I sostenitori di Tshisekedi, 79 anni, proclamatosi vincitore dopo aver respinto i
risultati dello scrutinio, intendevano riunirsi in massa sotto casa del loro leader
e allo Stadio dei Martiri di Kinshasa, che contiene 80 mila posti. La polizia ha usato
i lacrimogeni e ha compiuto diversi arresti fra i manifestanti. Sulla difficile situazione,
Eugenio Bonanata ha intervistato Giusy Baioni, giornalista dell’associazione
“Beati i costruttori di Pace”:
R. – La notizia
dei morti, purtroppo, non stupisce perché c’erano state tensioni, scontri... questo
lo sappiamo già dal giorno stesso delle elezioni e poi anche nei giorni a seguire.

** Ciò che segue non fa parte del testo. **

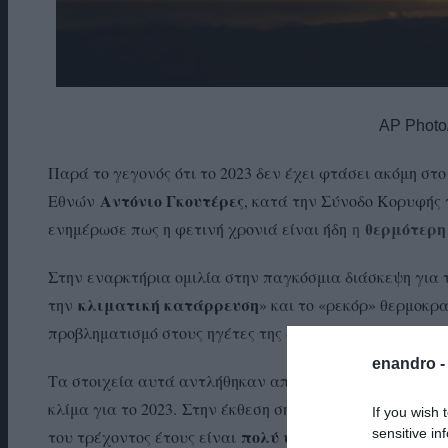
AP Photo
Παρά το γεγονός ότι το 2023 δεν έχει φτάσει ακόμη στ
Αντόνιο Γκουτέρες
Εθνών
, κατά την Σύνοδο Κορυφής 
θερμότερη
ενημέρωσε πως η φετινή χρονιά είναι ήδη
η
Στην εναρκτήρια ομιλία στην παγκόσμια διάσκεψη για τ
κλιματική κατάρρευση
την
» και το «ρεκόρ» θερμοκρ
προβληματισμό στους ηγέτες της διεθνούς κοινότητας».
enandro 
Τα στοιχεία αυτά αντλήθηκαν από την έκθεση του Πα
κλίμα για το 2023.
Στην έκθεση σημειώνεται ότι οι μέσ
If you wish 
sensitive in
πολύ υψηλότερες από το 20
του τρέχοντος έτους είναι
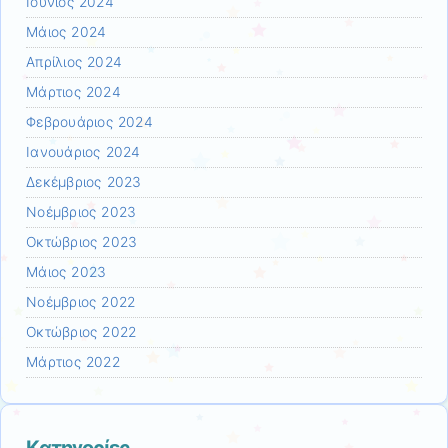
Ιούνιος 2024
Μάιος 2024
Απρίλιος 2024
Μάρτιος 2024
Φεβρουάριος 2024
Ιανουάριος 2024
Δεκέμβριος 2023
Νοέμβριος 2023
Οκτώβριος 2023
Μάιος 2023
Νοέμβριος 2022
Οκτώβριος 2022
Μάρτιος 2022
Kατηγορίες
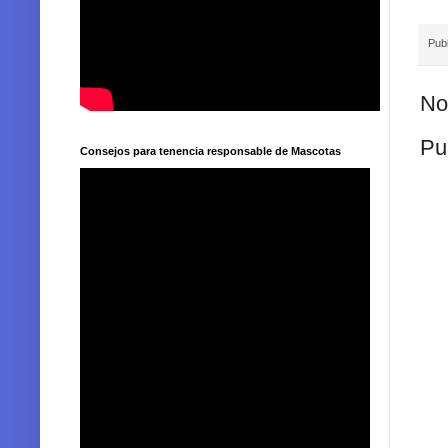
Pub
No
Pu
Consejos para tenencia responsable de Mascotas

Il timore è che, invece, nelle prossime ore e nei prossimi giorni la situazione precipiti
con lo sfidante Tshisekedi che si è già autoproclamato presidente e che ha intenzione
di insediarsi ufficialmente.
D. – Carri armati presidiano la capitale
Kinshasa da diversi giorni e si teme anche la reazione della guardia presidenziale...
R.
– Esatto. Quindi, da una parte c’è Kabila con la sua guardia presidenziale, i soldati
e l’esercito, e dall’altra parte Tshisekedi che nella capitale ha molti sostenitori:
Kabila non è per niente ben visto e non ha preso molti voti. Il mio timore è proprio
quello che si arrivi a degli scontri armati anche piuttosto forti: se Tshisekedi si
insedia come presidente, con la gente che lo sostiene, sicuramente a quel punto la
guardia presidenziale interverrà.
D. – Si profila uno scenario simile
a quello della Costa d’Avorio dello scorso anno?
R. – Purtroppo il timore
lo si ventilava già da mesi: il rischio, cioè, di cadere in una situazione simile
a quella della Costa d’Avorio, con lo scontro tra due presidenti che si proclamano
eletti e che non riconoscono il risultato che l’altro vorrebbe. Il rischio è quindi
di scontri, di mesi di scontri, con esiti del tutto incerti e sicuramente con la prima
vittima che è la popolazione.
D. – A rischiare, appunto, come sempre,
è la popolazione civile che è molto esposta in questa situazione...
R.
– Sì è molto esposta e si trova tra due fuochi. C’è da dire che Kabila gode di un
esercito, di una guardia presidenziale agguerrita e che non va certo per il sottile,
mentre Tshisekedi, da parte sua, ha il sostegno di circa la metà del Paese, ma non
ha un esercito... Il rischio è quindi di una lotta impari.
D. – Chi
è nelle condizioni di intervenire per evitare il peggio? R. – A questo punto,
francamente, non saprei. Kabila si è insediato ufficialmente martedì e, tra l’altro,
al suo insediamento – e questo ce la dice lunga – erano presenti il presidente dello
Zimbabwe Mugabe, il presidente ugandese Museweni: tutta gente che non gode di buona
fama. Sono sempre di più i Paesi, anche occidentali, che prendono le distanze dai
risultati ufficiali del voto: anche la Clinton e la Francia si sono un po’ dissociate
e chiedono che vengano ri-analizzati i risultati del voto. Come si possa intervenire
diventa molto complicato: ricordiamo, comunque, che sul posto c’è la Monusco, la forza
militare delle Nazioni Unite, ma non so quanto il mandato consenta di intervenire.